**PROBLEM DESCRIPTION**. Please find the lines in the following records that hold "British", and copy them.

**SUPPLIED ENTRIES**.
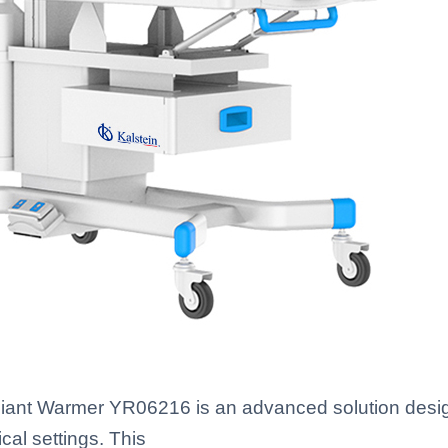
ant Warmer YR06216 is an advanced solution design
al settings. This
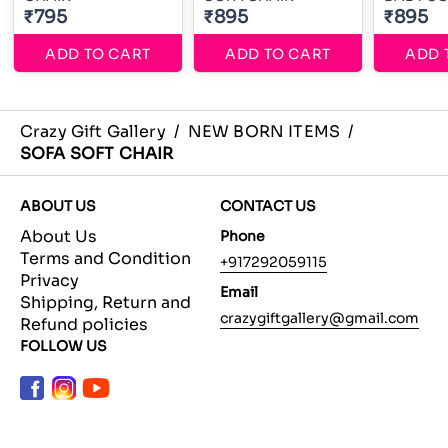
₹795
₹895
₹895
ADD TO CART
ADD TO CART
ADD 
Crazy Gift Gallery
/
NEW BORN ITEMS
/
SOFA SOFT CHAIR
ABOUT US
CONTACT US
About Us
Phone
Terms and Condition
+917292059115
Privacy
Email
Shipping, Return and
crazygiftgallery@gmail.com
Refund policies
FOLLOW US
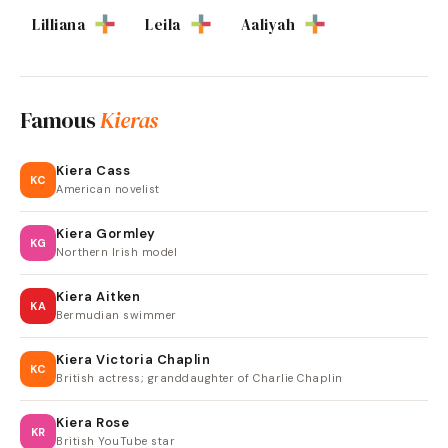
Lilliana
Leila
Aaliyah
Famous
Kieras
Kiera Cass
KC
American novelist
Kiera Gormley
KG
Northern Irish model
Kiera Aitken
KA
Bermudian swimmer
Kiera Victoria Chaplin
KC
British actress; granddaughter of Charlie Chaplin
Kiera Rose
KR
British YouTube star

**EXERCISE SOLUTION**.
British actress; granddaughter of Charlie Chaplin
British YouTube star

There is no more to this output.